The lost ship of Antarctic explorer Sir Ernest Shackleton has been found on the floor of the Weddell Sea. After more than two weeks of searching, the Endurance_22 project found the ship on Saturday.
The ship was found at a depth of 3,008m, about 7.5km southwards of the coordinates recorded by Endurance skipper Frank Worsley.
@Endurance_22 used Saab Sabertooth submersibles provided by Ocean Infinity to make the discovery and conduct the subsequent survey.
Localization with the GeoGarage platform (STRM bathymetry)
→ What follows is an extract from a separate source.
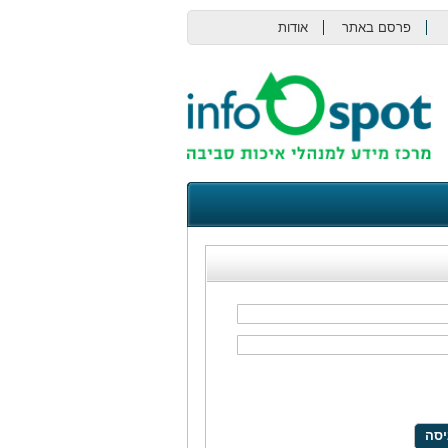
פרסם באתר
אודות
צור קשר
These images from UKHO archive show surveys by Lt Cdr Worsley of the expedition
– on 27th October 1915 “Endurance crushed and abandoned”.
Even though it has been sitting in 3km (10,000ft) of water for over a century, it looks just like it did on the November day it went down.
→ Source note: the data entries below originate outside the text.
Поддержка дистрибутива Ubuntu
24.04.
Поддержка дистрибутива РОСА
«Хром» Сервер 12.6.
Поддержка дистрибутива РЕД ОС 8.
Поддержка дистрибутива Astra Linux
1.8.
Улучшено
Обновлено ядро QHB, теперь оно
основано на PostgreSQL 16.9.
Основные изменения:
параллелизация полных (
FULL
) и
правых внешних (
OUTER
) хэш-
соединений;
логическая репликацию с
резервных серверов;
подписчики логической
Its timbers, although disrupted, are still very much together, and the name - Endurance - is clearly visible on the stern.
"Without any exaggeration this is the finest wooden shipwreck I have ever seen - by far," said marine archaeologist Mensun Bound, who is on the discovery expedition and has now fulfilled a dream ambition in his near 50-year career.
"It is upright, well proud of the seabed, intact, and in a brilliant state of preservation," he told BBC News.

The Agulhas had favourable ice conditions in what was still a hostile environment
The project to find the lost ship was mounted by the Falklands Maritime Heritage Trust (FMHT), using a South African icebreaker, Agulhas II, and equipped with remotely operated submersibles.

The mission's leader, the veteran polar geographer Dr John Shears, described the moment cameras landed on the ship's name as "jaw-dropping".
"The discovery of the wreck is an incredible achievement," he added.
"We have successfully completed the world's most difficult shipwreck search, battling constantly shifting sea-ice, blizzards, and temperatures dropping down to -18C. We have achieved what many people said was impossible."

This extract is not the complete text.